- _AVAILABLE DATA_
- - -

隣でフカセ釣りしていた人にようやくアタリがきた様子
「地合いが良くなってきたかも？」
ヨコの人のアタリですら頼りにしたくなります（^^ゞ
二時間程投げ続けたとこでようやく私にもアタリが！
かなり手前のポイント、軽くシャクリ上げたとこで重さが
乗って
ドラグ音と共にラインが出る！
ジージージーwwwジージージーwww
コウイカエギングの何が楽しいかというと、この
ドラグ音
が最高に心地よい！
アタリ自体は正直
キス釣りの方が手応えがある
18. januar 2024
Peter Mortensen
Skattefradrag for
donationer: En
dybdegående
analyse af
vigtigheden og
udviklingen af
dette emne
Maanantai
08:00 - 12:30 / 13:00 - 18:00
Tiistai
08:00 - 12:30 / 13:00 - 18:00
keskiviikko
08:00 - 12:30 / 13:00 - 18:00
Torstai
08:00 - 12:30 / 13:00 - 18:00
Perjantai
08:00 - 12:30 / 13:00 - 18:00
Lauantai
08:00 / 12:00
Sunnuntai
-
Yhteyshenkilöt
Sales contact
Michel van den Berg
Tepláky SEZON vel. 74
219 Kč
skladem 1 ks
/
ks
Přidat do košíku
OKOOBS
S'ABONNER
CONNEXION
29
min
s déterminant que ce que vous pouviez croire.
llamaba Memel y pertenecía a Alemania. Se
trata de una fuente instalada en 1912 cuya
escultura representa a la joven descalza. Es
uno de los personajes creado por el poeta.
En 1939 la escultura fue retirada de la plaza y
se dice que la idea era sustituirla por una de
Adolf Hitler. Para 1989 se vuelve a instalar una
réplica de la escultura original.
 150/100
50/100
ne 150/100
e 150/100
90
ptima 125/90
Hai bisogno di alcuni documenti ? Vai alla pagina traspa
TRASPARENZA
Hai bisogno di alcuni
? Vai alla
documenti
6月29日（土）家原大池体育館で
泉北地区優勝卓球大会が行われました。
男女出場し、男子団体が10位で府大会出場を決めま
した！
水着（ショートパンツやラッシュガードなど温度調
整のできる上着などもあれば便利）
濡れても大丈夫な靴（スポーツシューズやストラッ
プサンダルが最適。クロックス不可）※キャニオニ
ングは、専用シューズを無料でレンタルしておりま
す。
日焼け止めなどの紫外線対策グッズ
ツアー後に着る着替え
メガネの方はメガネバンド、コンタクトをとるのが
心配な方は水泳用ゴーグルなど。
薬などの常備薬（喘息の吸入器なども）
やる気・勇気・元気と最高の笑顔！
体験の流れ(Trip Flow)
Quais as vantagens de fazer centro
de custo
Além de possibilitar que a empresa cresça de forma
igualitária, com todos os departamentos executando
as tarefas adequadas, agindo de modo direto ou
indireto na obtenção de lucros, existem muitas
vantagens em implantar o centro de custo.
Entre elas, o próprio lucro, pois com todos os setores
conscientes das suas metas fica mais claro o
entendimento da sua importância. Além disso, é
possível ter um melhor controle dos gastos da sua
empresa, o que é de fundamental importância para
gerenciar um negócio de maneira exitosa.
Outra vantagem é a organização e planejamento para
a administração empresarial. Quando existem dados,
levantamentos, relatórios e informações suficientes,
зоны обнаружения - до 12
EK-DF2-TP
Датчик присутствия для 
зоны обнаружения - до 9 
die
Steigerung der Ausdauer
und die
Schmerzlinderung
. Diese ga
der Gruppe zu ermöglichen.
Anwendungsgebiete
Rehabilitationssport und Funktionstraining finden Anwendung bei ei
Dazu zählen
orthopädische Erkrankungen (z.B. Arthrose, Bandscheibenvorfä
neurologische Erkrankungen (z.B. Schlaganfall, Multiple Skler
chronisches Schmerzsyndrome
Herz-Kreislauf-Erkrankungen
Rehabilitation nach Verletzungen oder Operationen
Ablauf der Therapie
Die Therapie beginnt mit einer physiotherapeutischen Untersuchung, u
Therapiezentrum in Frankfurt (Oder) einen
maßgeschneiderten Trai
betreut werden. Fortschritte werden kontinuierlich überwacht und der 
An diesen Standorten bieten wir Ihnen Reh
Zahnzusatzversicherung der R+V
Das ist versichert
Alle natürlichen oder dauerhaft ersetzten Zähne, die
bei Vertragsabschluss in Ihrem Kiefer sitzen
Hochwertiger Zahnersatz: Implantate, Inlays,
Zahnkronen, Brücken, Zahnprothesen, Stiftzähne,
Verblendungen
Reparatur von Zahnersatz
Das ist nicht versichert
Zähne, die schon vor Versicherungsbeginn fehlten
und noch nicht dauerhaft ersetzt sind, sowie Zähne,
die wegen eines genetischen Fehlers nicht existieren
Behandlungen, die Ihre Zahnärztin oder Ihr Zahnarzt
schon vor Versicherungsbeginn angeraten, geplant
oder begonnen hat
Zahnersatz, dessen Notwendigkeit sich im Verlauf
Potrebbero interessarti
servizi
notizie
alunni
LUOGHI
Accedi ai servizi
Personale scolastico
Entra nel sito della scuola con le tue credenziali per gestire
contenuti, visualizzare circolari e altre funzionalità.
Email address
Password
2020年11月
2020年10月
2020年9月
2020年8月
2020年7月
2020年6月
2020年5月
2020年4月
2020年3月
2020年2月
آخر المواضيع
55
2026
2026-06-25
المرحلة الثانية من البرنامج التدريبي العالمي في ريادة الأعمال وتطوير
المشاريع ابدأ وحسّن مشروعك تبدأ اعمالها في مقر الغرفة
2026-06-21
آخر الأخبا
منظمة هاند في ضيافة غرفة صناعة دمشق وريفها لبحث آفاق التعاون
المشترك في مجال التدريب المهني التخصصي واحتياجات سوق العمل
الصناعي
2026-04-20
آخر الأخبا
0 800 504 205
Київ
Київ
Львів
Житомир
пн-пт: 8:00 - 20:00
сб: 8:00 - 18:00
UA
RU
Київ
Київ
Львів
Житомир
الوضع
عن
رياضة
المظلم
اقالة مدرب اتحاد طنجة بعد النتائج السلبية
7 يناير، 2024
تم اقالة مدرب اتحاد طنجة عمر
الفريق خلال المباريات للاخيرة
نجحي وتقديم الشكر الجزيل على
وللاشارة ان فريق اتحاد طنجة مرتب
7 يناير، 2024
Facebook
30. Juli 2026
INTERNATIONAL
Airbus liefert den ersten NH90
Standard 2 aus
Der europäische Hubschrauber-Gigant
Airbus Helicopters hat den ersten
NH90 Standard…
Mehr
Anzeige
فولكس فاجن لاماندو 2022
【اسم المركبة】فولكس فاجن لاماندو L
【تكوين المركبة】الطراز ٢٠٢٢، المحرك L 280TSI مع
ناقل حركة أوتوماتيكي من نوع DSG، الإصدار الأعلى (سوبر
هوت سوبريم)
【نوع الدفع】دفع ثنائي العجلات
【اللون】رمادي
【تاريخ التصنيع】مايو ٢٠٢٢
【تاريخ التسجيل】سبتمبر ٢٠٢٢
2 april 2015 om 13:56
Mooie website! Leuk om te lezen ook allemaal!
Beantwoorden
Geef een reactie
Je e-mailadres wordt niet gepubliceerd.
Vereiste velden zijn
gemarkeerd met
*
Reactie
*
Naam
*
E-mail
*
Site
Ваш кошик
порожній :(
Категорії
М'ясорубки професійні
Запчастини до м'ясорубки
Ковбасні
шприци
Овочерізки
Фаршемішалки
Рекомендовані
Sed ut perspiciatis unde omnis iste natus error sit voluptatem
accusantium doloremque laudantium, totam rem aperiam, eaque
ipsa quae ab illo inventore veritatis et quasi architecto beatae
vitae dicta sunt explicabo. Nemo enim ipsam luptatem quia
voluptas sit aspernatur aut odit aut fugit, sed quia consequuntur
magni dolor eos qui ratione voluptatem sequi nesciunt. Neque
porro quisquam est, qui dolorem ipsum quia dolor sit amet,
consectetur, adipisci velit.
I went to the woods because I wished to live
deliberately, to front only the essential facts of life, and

- - -

- _EXERCISE DIRECTIONS_
The answer must consist of all the entries, copied exactly.

- _SOLUTION TO THIS EXERCISE_
隣でフカセ釣りしていた人にようやくアタリがきた様子
「地合いが良くなってきたかも？」
ヨコの人のアタリですら頼りにしたくなります（^^ゞ
二時間程投げ続けたとこでようやく私にもアタリが！
かなり手前のポイント、軽くシャクリ上げたとこで重さが
乗って
ドラグ音と共にラインが出る！
ジージージーwwwジージージーwww
コウイカエギングの何が楽しいかというと、この
ドラグ音
が最高に心地よい！
アタリ自体は正直
キス釣りの方が手応えがある
18. januar 2024
Peter Mortensen
Skattefradrag for
donationer: En
dybdegående
analyse af
vigtigheden og
udviklingen af
dette emne
Maanantai
08:00 - 12:30 / 13:00 - 18:00
Tiistai
08:00 - 12:30 / 13:00 - 18:00
keskiviikko
08:00 - 12:30 / 13:00 - 18:00
Torstai
08:00 - 12:30 / 13:00 - 18:00
Perjantai
08:00 - 12:30 / 13:00 - 18:00
Lauantai
08:00 / 12:00
Sunnuntai
-
Yhteyshenkilöt
Sales contact
Michel van den Berg
Tepláky SEZON vel. 74
219 Kč
skladem 1 ks
/
ks
Přidat do košíku
OKOOBS
S'ABONNER
CONNEXION
29
min
s déterminant que ce que vous pouviez croire.
llamaba Memel y pertenecía a Alemania. Se
trata de una fuente instalada en 1912 cuya
escultura representa a la joven descalza. Es
uno de los personajes creado por el poeta.
En 1939 la escultura fue retirada de la plaza y
se dice que la idea era sustituirla por una de
Adolf Hitler. Para 1989 se vuelve a instalar una
réplica de la escultura original.
 150/100
50/100
ne 150/100
e 150/100
90
ptima 125/90
Hai bisogno di alcuni documenti ? Vai alla pagina traspa
TRASPARENZA
Hai bisogno di alcuni
? Vai alla
documenti
6月29日（土）家原大池体育館で
泉北地区優勝卓球大会が行われました。
男女出場し、男子団体が10位で府大会出場を決めま
した！
水着（ショートパンツやラッシュガードなど温度調
整のできる上着などもあれば便利）
濡れても大丈夫な靴（スポーツシューズやストラッ
プサンダルが最適。クロックス不可）※キャニオニ
ングは、専用シューズを無料でレンタルしておりま
す。
日焼け止めなどの紫外線対策グッズ
ツアー後に着る着替え
メガネの方はメガネバンド、コンタクトをとるのが
心配な方は水泳用ゴーグルなど。
薬などの常備薬（喘息の吸入器なども）
やる気・勇気・元気と最高の笑顔！
体験の流れ(Trip Flow)
Quais as vantagens de fazer centro
de custo
Além de possibilitar que a empresa cresça de forma
igualitária, com todos os departamentos executando
as tarefas adequadas, agindo de modo direto ou
indireto na obtenção de lucros, existem muitas
vantagens em implantar o centro de custo.
Entre elas, o próprio lucro, pois com todos os setores
conscientes das suas metas fica mais claro o
entendimento da sua importância. Além disso, é
possível ter um melhor controle dos gastos da sua
empresa, o que é de fundamental importância para
gerenciar um negócio de maneira exitosa.
Outra vantagem é a organização e planejamento para
a administração empresarial. Quando existem dados,
levantamentos, relatórios e informações suficientes,
зоны обнаружения - до 12
EK-DF2-TP
Датчик присутствия для 
зоны обнаружения - до 9 
die
Steigerung der Ausdauer
und die
Schmerzlinderung
. Diese ga
der Gruppe zu ermöglichen.
Anwendungsgebiete
Rehabilitationssport und Funktionstraining finden Anwendung bei ei
Dazu zählen
orthopädische Erkrankungen (z.B. Arthrose, Bandscheibenvorfä
neurologische Erkrankungen (z.B. Schlaganfall, Multiple Skler
chronisches Schmerzsyndrome
Herz-Kreislauf-Erkrankungen
Rehabilitation nach Verletzungen oder Operationen
Ablauf der Therapie
Die Therapie beginnt mit einer physiotherapeutischen Untersuchung, u
Therapiezentrum in Frankfurt (Oder) einen
maßgeschneiderten Trai
betreut werden. Fortschritte werden kontinuierlich überwacht und der 
An diesen Standorten bieten wir Ihnen Reh
Zahnzusatzversicherung der R+V
Das ist versichert
Alle natürlichen oder dauerhaft ersetzten Zähne, die
bei Vertragsabschluss in Ihrem Kiefer sitzen
Hochwertiger Zahnersatz: Implantate, Inlays,
Zahnkronen, Brücken, Zahnprothesen, Stiftzähne,
Verblendungen
Reparatur von Zahnersatz
Das ist nicht versichert
Zähne, die schon vor Versicherungsbeginn fehlten
und noch nicht dauerhaft ersetzt sind, sowie Zähne,
die wegen eines genetischen Fehlers nicht existieren
Behandlungen, die Ihre Zahnärztin oder Ihr Zahnarzt
schon vor Versicherungsbeginn angeraten, geplant
oder begonnen hat
Zahnersatz, dessen Notwendigkeit sich im Verlauf
Potrebbero interessarti
servizi
notizie
alunni
LUOGHI
Accedi ai servizi
Personale scolastico
Entra nel sito della scuola con le tue credenziali per gestire
contenuti, visualizzare circolari e altre funzionalità.
Email address
Password
2020年11月
2020年10月
2020年9月
2020年8月
2020年7月
2020年6月
2020年5月
2020年4月
2020年3月
2020年2月
آخر المواضيع
55
2026
2026-06-25
المرحلة الثانية من البرنامج التدريبي العالمي في ريادة الأعمال وتطوير
المشاريع ابدأ وحسّن مشروعك تبدأ اعمالها في مقر الغرفة
2026-06-21
آخر الأخبا
منظمة هاند في ضيافة غرفة صناعة دمشق وريفها لبحث آفاق التعاون
المشترك في مجال التدريب المهني التخصصي واحتياجات سوق العمل
الصناعي
2026-04-20
آخر الأخبا
0 800 504 205
Київ
Київ
Львів
Житомир
пн-пт: 8:00 - 20:00
сб: 8:00 - 18:00
UA
RU
Київ
Київ
Львів
Житомир
الوضع
عن
رياضة
المظلم
اقالة مدرب اتحاد طنجة بعد النتائج السلبية
7 يناير، 2024
تم اقالة مدرب اتحاد طنجة عمر
الفريق خلال المباريات للاخيرة
نجحي وتقديم الشكر الجزيل على
وللاشارة ان فريق اتحاد طنجة مرتب
7 يناير، 2024
Facebook
30. Juli 2026
INTERNATIONAL
Airbus liefert den ersten NH90
Standard 2 aus
Der europäische Hubschrauber-Gigant
Airbus Helicopters hat den ersten
NH90 Standard…
Mehr
Anzeige
فولكس فاجن لاماندو 2022
【اسم المركبة】فولكس فاجن لاماندو L
【تكوين المركبة】الطراز ٢٠٢٢، المحرك L 280TSI مع
ناقل حركة أوتوماتيكي من نوع DSG، الإصدار الأعلى (سوبر
هوت سوبريم)
【نوع الدفع】دفع ثنائي العجلات
【اللون】رمادي
【تاريخ التصنيع】مايو ٢٠٢٢
【تاريخ التسجيل】سبتمبر ٢٠٢٢
2 april 2015 om 13:56
Mooie website! Leuk om te lezen ook allemaal!
Beantwoorden
Geef een reactie
Je e-mailadres wordt niet gepubliceerd.
Vereiste velden zijn
gemarkeerd met
*
Reactie
*
Naam
*
E-mail
*
Site
Ваш кошик
порожній :(
Категорії
М'ясорубки професійні
Запчастини до м'ясорубки
Ковбасні
шприци
Овочерізки
Фаршемішалки
Рекомендовані
Sed ut perspiciatis unde omnis iste natus error sit voluptatem
accusantium doloremque laudantium, totam rem aperiam, eaque
ipsa quae ab illo inventore veritatis et quasi architecto beatae
vitae dicta sunt explicabo. Nemo enim ipsam luptatem quia
voluptas sit aspernatur aut odit aut fugit, sed quia consequuntur
magni dolor eos qui ratione voluptatem sequi nesciunt. Neque
porro quisquam est, qui dolorem ipsum quia dolor sit amet,
consectetur, adipisci velit.
I went to the woods because I wished to live
deliberately, to front only the essential facts of life, and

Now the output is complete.